======== LISTED ENTRIES ========
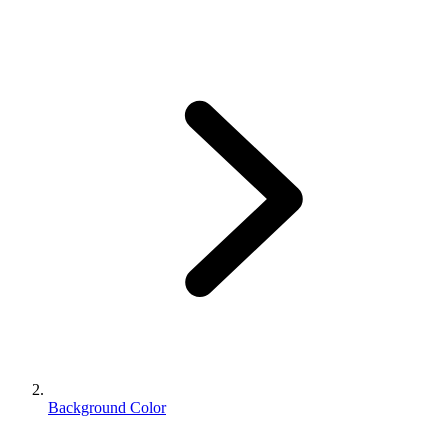
Background Color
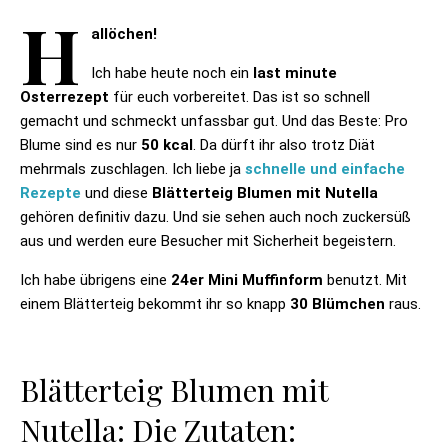
H
allöchen!
Ich habe heute noch ein
last minute
Osterrezept
für euch vorbereitet. Das ist so schnell
gemacht und schmeckt unfassbar gut. Und das Beste: Pro
Blume sind es nur
50 kcal
. Da dürft ihr also trotz Diät
mehrmals zuschlagen. Ich liebe ja
schnelle und einfache
Rezepte
und diese
Blätterteig Blumen mit Nutella
gehören definitiv dazu. Und sie sehen auch noch zuckersüß
aus und werden eure Besucher mit Sicherheit begeistern.
Ich habe übrigens eine
24er Mini Muffinform
benutzt. Mit
einem Blätterteig bekommt ihr so knapp
30 Blümchen
raus.
Blätterteig Blumen mit
Nutella: Die Zutaten:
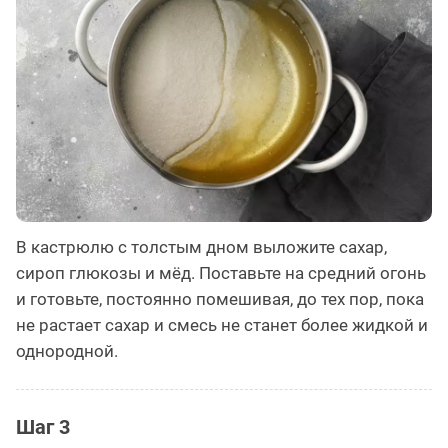
В кастрюлю с толстым дном выложите сахар,
сироп глюкозы и мёд. Поставьте на средний огонь
и готовьте, постоянно помешивая, до тех пор, пока
не растает сахар и смесь не станет более жидкой и
однородной.
Шаг 3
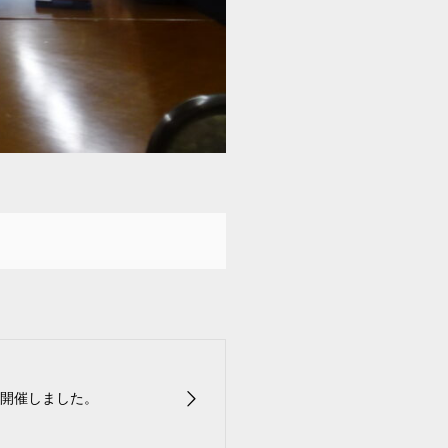
開催しました。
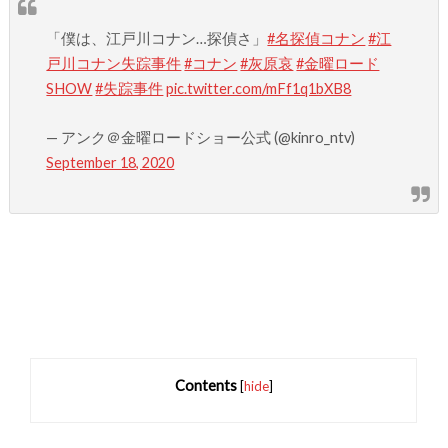
「僕は、江戸川コナン…探偵さ」
#名探偵コナン
#江
戸川コナン失踪事件
#コナン
#灰原哀
#金曜ロード
SHOW
#失踪事件
pic.twitter.com/mFf1q1bXB8
— アンク＠金曜ロードショー公式 (@kinro_ntv)
September 18, 2020
Contents
[
hide
]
========
WORK INSTRUCTION: Go through the listing above and copy each line where the string "Blätterteig" appears.

ANSWER TO THIS TASK:
Blätterteig Blumen mit Nutella
einem Blätterteig bekommt ihr so knapp
Blätterteig Blumen mit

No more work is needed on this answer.